Please don't let the term 'liar', stick in your head. Deceit is the word to go there. Sometimes there are 'white lies', where they have little consequence and are said in the knowlege that they, themselves, will reveal the truth later. So if a guy lies to you about where he was or what he was doing, let it run for a while. He may be organising something special for you such as a birthday party or special occasion. To allow this guys deceit to overshadow a new friends 'white lies', may damage that new relationship. (You may not know the new guy's lies are white lies. You could reasonably think he's having an affair, especially if your bi guys lies are left within you to fester). So store that word 'deceit' rather than 'liar', to try to silence excessive alarm bells and to let baggage go. Such baggage has an amazing habit of dropping a bomb on a future relationship perhaps years after you embarked on it. I hope you find a new guy who will respect you, be open with you and with whom you may have one or more lovely children. May I ask: 1. What age group you're in, 2. Which country are you from? 3. Whether you'll hang around here on Hip, having received some suggestions on the thread Re. 1 Don't fret. I'm not imagining I could be your new man lol.
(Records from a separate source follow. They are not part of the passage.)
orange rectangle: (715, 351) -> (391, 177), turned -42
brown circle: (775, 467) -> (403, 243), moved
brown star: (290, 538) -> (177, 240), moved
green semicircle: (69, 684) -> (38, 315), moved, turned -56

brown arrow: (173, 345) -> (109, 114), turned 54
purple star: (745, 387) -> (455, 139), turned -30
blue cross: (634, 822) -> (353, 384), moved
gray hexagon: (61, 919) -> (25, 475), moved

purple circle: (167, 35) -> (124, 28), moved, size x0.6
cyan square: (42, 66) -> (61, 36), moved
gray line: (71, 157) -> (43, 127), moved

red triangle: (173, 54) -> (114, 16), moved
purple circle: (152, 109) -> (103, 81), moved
I'm too old for you, at 60. Re. 3. You seem quite switched on, so I expect you could be great to chat with in various threads on a number of subjects. Bazz
Thanks for your prompt response, Bazz. I really enjoy chatting with you guys here. My answers to your questions: What age group are you in? I am over 35. Getting older, and my biological clock is ticking. In particular, I have other health concerns that make my window period shorter than others. Which country are you from? Australia. Will you hang around here on Hip after receiving some suggestions on the thread? I'm not sure if I will hang around after this thread closes. I only discovered this forum when I Googled LGBT communities while desperately seeking suggestions. Thanks to this man, I now have more knowledge about LGBT. After reading the replies from other guys here, I gained some clarification and started trusting my own judgment more. Before I posted online, he was my only source of understanding about LGBT and his behaviors, and I was so confused by his ambiguous explanation.